◆ TASK ◆
The answer must consist of every line in the data that contains "your".

◆ DATASET EXCERPTS ◆

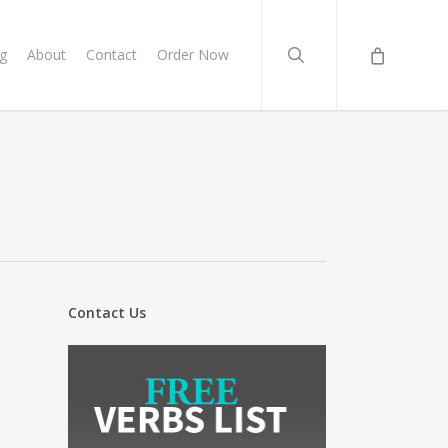
search
g
About
Contact
Order Now
Contact Us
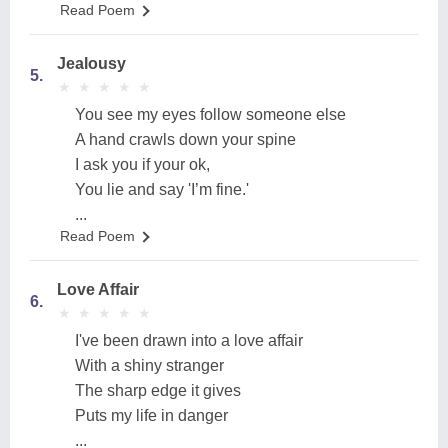
Read Poem
Jealousy
5.
★
★
★
★
★
★
★
★
★
★
You see my eyes follow someone else
A hand crawls down your spine
I ask you if your ok,
You lie and say 'I’m fine.'
...
Read Poem
Love Affair
6.
★
★
★
★
★
★
★
★
★
★
I've been drawn into a love affair
With a shiny stranger
The sharp edge it gives
Puts my life in danger
...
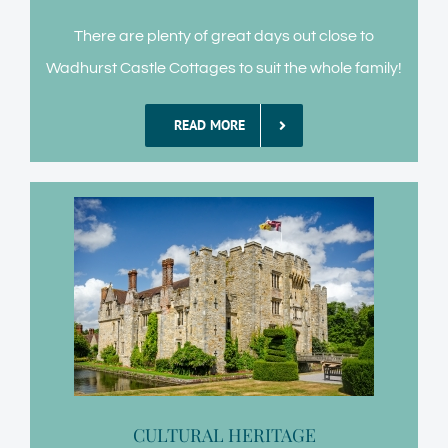
There are plenty of great days out close to
Wadhurst Castle Cottages to suit the whole family!
READ MORE
CULTURAL HERITAGE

◆ EXPECTED ANSWER ◆
A hand crawls down your spine
I ask you if your ok,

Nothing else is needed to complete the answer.